▶ **The task**
Skip the pictures. Retype exactly, and only, the lines between the line holding "ट्रैक्टर्स का नया" and the last line below, inclusive.

(Data records)
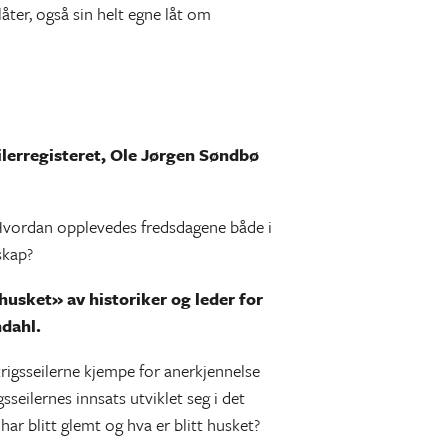
 låter, også sin helt egne låt om
ilerregisteret, Ole Jørgen Søndbø
. Hvordan opplevedes fredsdagene både i
skap?
husket» av historiker og leder for
ndahl.
krigsseilerne kjempe for anerkjennelse
eilernes innsats utviklet seg i det
ar blitt glemt og hva er blitt husket?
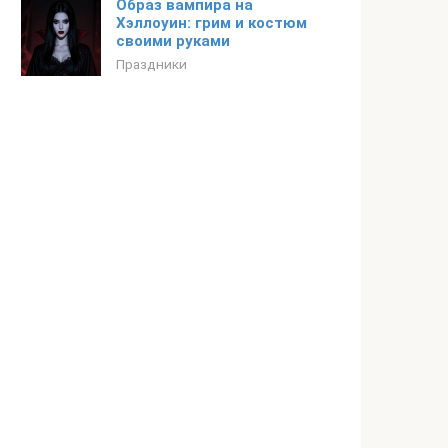
Образ вампира на
Хэллоуин: грим и костюм
своими руками
Праздники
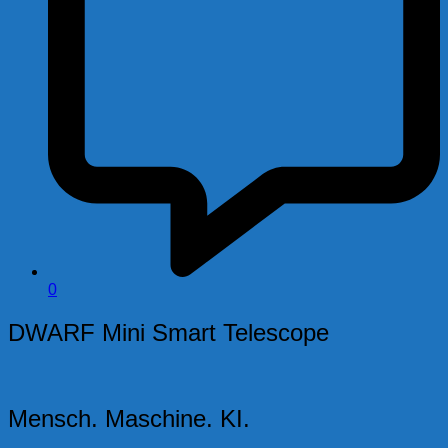
0
DWARF Mini Smart Telescope
Mensch. Maschine. KI.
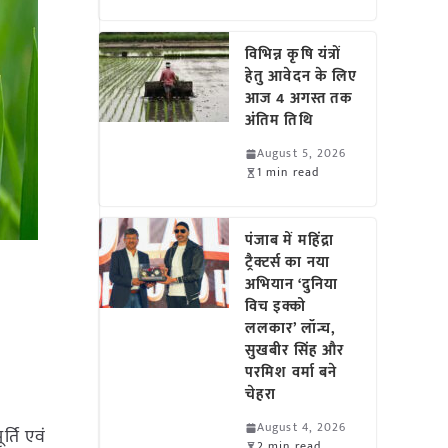
विभिन्न कृषि यंत्रों
हेतु आवेदन के लिए
आज 4 अगस्त तक
अंतिम तिथि
August 5, 2026
1 min read
पंजाब में महिंद्रा
ट्रैक्टर्स का नया
अभियान ‘दुनिया
विच इक्को
ललकार’ लॉन्च,
सुखबीर सिंह और
परमिश वर्मा बने
चेहरा
August 4, 2026
्ति एवं
2 min read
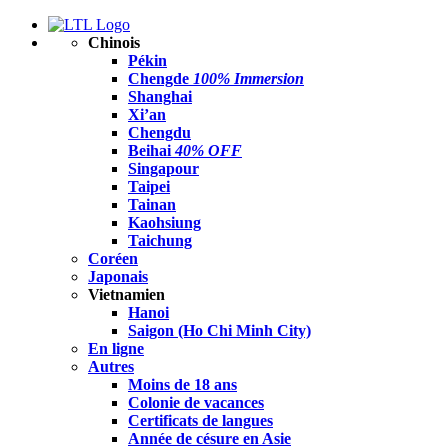
Chinois
Pékin
Chengde
100% Immersion
Shanghai
Xi’an
Chengdu
Beihai
40% OFF
Singapour
Taipei
Tainan
Kaohsiung
Taichung
Coréen
Japonais
Vietnamien
Hanoi
Saigon (Ho Chi Minh City)
En ligne
Autres
Moins de 18 ans
Colonie de vacances
Certificats de langues
Année de césure en Asie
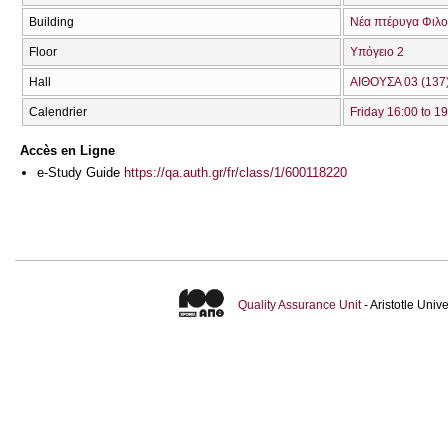
Building
Νέα πτέρυγα Φιλο
Floor
Υπόγειο 2
Hall
ΑΙΘΟΥΣΑ 03 (137
Calendrier
Friday 16:00 to 1
Accès en Ligne
e-Study Guide
https://qa.auth.gr/fr/class/1/600118220
Quality Assurance Unit
- Aristotle Uni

▶ **Task result**
ट्रैक्टर्स का नया
अभियान ‘दुनिया
विच इक्को
ललकार’ लॉन्च,
सुखबीर सिंह और
परमिश वर्मा बने
चेहरा
August 4, 2026
्ति एवं
2 min read
Chinois
Pékin
Chengde
100% Immersion
Shanghai
Xi’an
Chengdu
Beihai
40% OFF
Singapour
Taipei
Tainan
Kaohsiung
Taichung
Coréen
Japonais
Vietnamien
Hanoi
Saigon (Ho Chi Minh City)
En ligne
Autres
Moins de 18 ans
Colonie de vacances
Certificats de langues
Année de césure en Asie
Building
Νέα πτέρυγα Φιλο
Floor
Υπόγειο 2
Hall
ΑΙΘΟΥΣΑ 03 (137
Calendrier
Friday 16:00 to 1
Accès en Ligne
e-Study Guide
https://qa.auth.gr/fr/class/1/600118220
Quality Assurance Unit
- Aristotle Uni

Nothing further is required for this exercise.